Now I’m trying to use the clusters API.
Specifically, trying to build CLASes from triangles.
However I got an error when calling optixClusterAccelBuild.
[ 2][VALIDATION_ERROR]: [CLUSTER_OP_VERTEX_COUNT_OUT_OF_BOUNDS] Cluster vertex count in cluster-operation argument exceeds the per-cluster maximum found in the cluster-operation description.
argument index: 0
vertex count: 166
maximum vertex count: 82
current operation:
type: build
object type: CLAS
object address: 0x13034e0a0
or
[ 2][VALIDATION_ERROR]: [CLUSTER_OP_VERTEX_INDEX_OUT_OF_BOUNDS] Vertex index in cluster exceeds the maximum found in the cluster-operation description.
argument index: 0
primitive index: 0
vertex index: 15656
vertex count: 82
current operation:
type: build
object type: CLAS
object address: 0x13022e0a00
Both from the same program, the same input but with different GPUs (RTX 4080 and 2080 Super, respectively).

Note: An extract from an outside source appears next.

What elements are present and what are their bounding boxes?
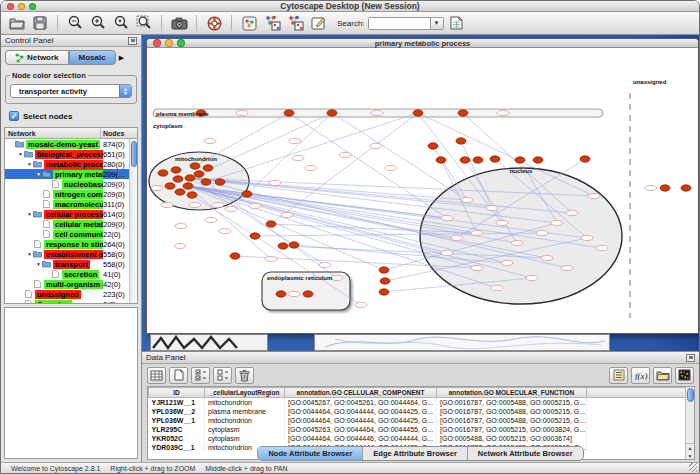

The second one is a bit easy to understand what the error is saying.
Actually, the index buffer pointed to by the argument 0 contains the vertex index 15656.
Do vertex indices in each cluster need to be less than OptixClusterAccelBuildInputTrianglesArgs::vertexCount?
(In other words, does vertex buffer need to be cluster-local?)
I have assumed that the value range of vertex indices can be arbitrarily large since OptixClusterAccelBuildInputTrianglesArgs has the field indexFormat. Is this not correct?
In addition to this, I noticed that the optixClusterUnstructureedMesh sets OptixClusterAccelBuildInputTrianglesArgs::indexBufferStrideInBytes to 4. Is 4 correct? not 12 (4 bytes x 3 verts per tri) ?
Yes! Vertices in the cluster API are cluster-local, so you’ll need a (logically) separate vertex buffer and index buffer for each cluster, and the indices will need to be relative to just the cluster. This is a good question, it looks like we didn’t explain this clearly anywhere in the programming guide nor SDK samples nor header files. I’m making a note to add some explanation on indexing into our documentation.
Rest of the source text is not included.